● **TASK TO CARRY OUT**
Copy every entry as is. Leave images out.
—————
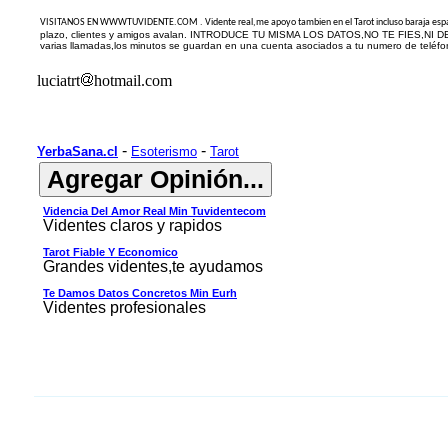
VISITANOS EN WWWTUVIDENTE.COM .
Vidente real,me apoyo tambien en el Tarot incluso baraja es
plazo, clientes y amigos avalan. INTRODUCE TU MISMA LOS DATOS,NO TE FIES,NI DES 
varias llamadas,los minutos se guardan en una cuenta asociados a tu numero de teléf
luciatrt
hotmail.com
-
-
YerbaSana.cl
Esoterismo
Tarot
Videncia Del Amor Real Min Tuvidentecom
Videntes claros y rapidos
Tarot Fiable Y Economico
Grandes videntes,te ayudamos
Te Damos Datos Concretos Min Eurh
Videntes profesionales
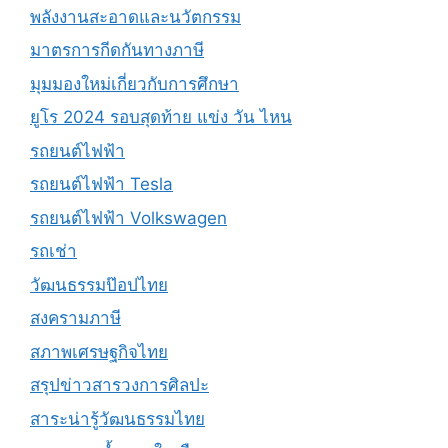
พลังงานสะอาดและนวัตกรรม
มาตรการกีดกันทางภาษี
มุมมองใหม่เกี่ยวกับการศึกษา
ยูโร 2024 รอบสุดท้าย แข่ง วัน ไหน
รถยนต์ไฟฟ้า
รถยนต์ไฟฟ้า Tesla
รถยนต์ไฟฟ้า Volkswagen
รถเช่า
วัฒนธรรมป๊อปไทย
สงครามภาษี
สภาพเศรษฐกิจไทย
สรุปข่าวสารวงการศิลปะ
สาระน่ารู้วัฒนธรรมไทย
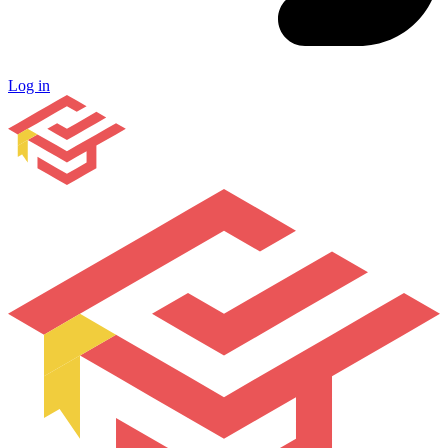
Log in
—————
● **RESPONSE BELOW**
VISITANOS EN WWWTUVIDENTE.COM .
Vidente real,me apoyo tambien en el Tarot incluso baraja es
plazo, clientes y amigos avalan. INTRODUCE TU MISMA LOS DATOS,NO TE FIES,NI DES 
varias llamadas,los minutos se guardan en una cuenta asociados a tu numero de teléf
luciatrt
hotmail.com
-
-
YerbaSana.cl
Esoterismo
Tarot
Videncia Del Amor Real Min Tuvidentecom
Videntes claros y rapidos
Tarot Fiable Y Economico
Grandes videntes,te ayudamos
Te Damos Datos Concretos Min Eurh
Videntes profesionales
พลังงานสะอาดและนวัตกรรม
มาตรการกีดกันทางภาษี
มุมมองใหม่เกี่ยวกับการศึกษา
ยูโร 2024 รอบสุดท้าย แข่ง วัน ไหน
รถยนต์ไฟฟ้า
รถยนต์ไฟฟ้า Tesla
รถยนต์ไฟฟ้า Volkswagen
รถเช่า
วัฒนธรรมป๊อปไทย
สงครามภาษี
สภาพเศรษฐกิจไทย
สรุปข่าวสารวงการศิลปะ
สาระน่ารู้วัฒนธรรมไทย
Log in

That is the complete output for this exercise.